Collected data |
^^^^^^^^

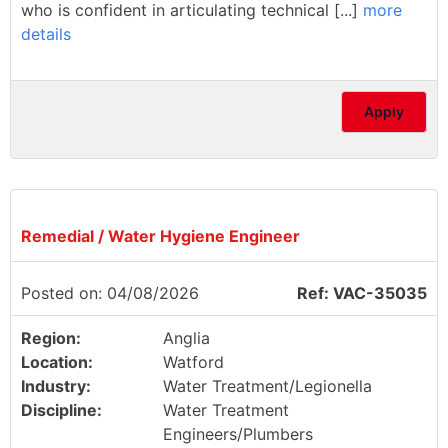
who is confident in articulating technical [...]
more
details
Apply
Remedial / Water Hygiene Engineer
Posted on: 04/08/2026
Ref: VAC-35035
Region:
Anglia
Location:
Watford
Industry:
Water Treatment/Legionella
Discipline:
Water Treatment
Engineers/Plumbers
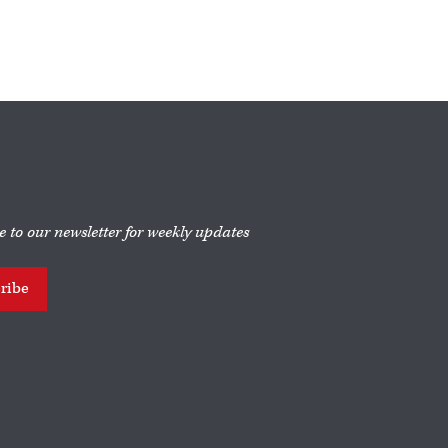
e to our newsletter for weekly updates
ribe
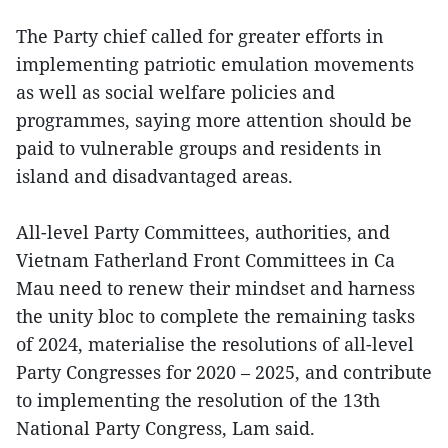
The Party chief called for greater efforts in
implementing patriotic emulation movements
as well as social welfare policies and
programmes, saying more attention should be
paid to vulnerable groups and residents in
island and disadvantaged areas.
All-level Party Committees, authorities, and
Vietnam Fatherland Front Committees in Ca
Mau need to renew their mindset and harness
the unity bloc to complete the remaining tasks
of 2024, materialise the resolutions of all-level
Party Congresses for 2020 – 2025, and contribute
to implementing the resolution of the 13th
National Party Congress, Lam said.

^^^^^^^^

Reproduce every line of the records containing the string "more".

TASK ANSWER |
more
programmes, saying more attention should be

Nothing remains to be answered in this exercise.